▶ **TASK DIRECTIONS**
Once you have read the entries, copy all of them exactly.

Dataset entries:
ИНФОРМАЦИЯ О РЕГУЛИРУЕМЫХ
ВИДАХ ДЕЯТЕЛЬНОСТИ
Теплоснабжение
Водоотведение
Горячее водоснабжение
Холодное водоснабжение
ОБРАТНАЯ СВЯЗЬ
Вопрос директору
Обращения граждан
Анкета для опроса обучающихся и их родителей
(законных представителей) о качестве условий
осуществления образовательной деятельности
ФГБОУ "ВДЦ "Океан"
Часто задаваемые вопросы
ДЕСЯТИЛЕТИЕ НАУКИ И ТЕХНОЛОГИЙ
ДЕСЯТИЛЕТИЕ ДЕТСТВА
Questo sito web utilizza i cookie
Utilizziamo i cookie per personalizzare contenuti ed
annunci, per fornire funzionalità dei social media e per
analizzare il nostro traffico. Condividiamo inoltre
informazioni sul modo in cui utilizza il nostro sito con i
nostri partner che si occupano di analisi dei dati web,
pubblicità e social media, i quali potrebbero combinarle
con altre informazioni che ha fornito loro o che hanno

▶ **OUTPUT OF THE EXERCISE**
ИНФОРМАЦИЯ О РЕГУЛИРУЕМЫХ
ВИДАХ ДЕЯТЕЛЬНОСТИ
Теплоснабжение
Водоотведение
Горячее водоснабжение
Холодное водоснабжение
ОБРАТНАЯ СВЯЗЬ
Вопрос директору
Обращения граждан
Анкета для опроса обучающихся и их родителей
(законных представителей) о качестве условий
осуществления образовательной деятельности
ФГБОУ "ВДЦ "Океан"
Часто задаваемые вопросы
ДЕСЯТИЛЕТИЕ НАУКИ И ТЕХНОЛОГИЙ
ДЕСЯТИЛЕТИЕ ДЕТСТВА
Questo sito web utilizza i cookie
Utilizziamo i cookie per personalizzare contenuti ed
annunci, per fornire funzionalità dei social media e per
analizzare il nostro traffico. Condividiamo inoltre
informazioni sul modo in cui utilizza il nostro sito con i
nostri partner che si occupano di analisi dei dati web,
pubblicità e social media, i quali potrebbero combinarle
con altre informazioni che ha fornito loro o che hanno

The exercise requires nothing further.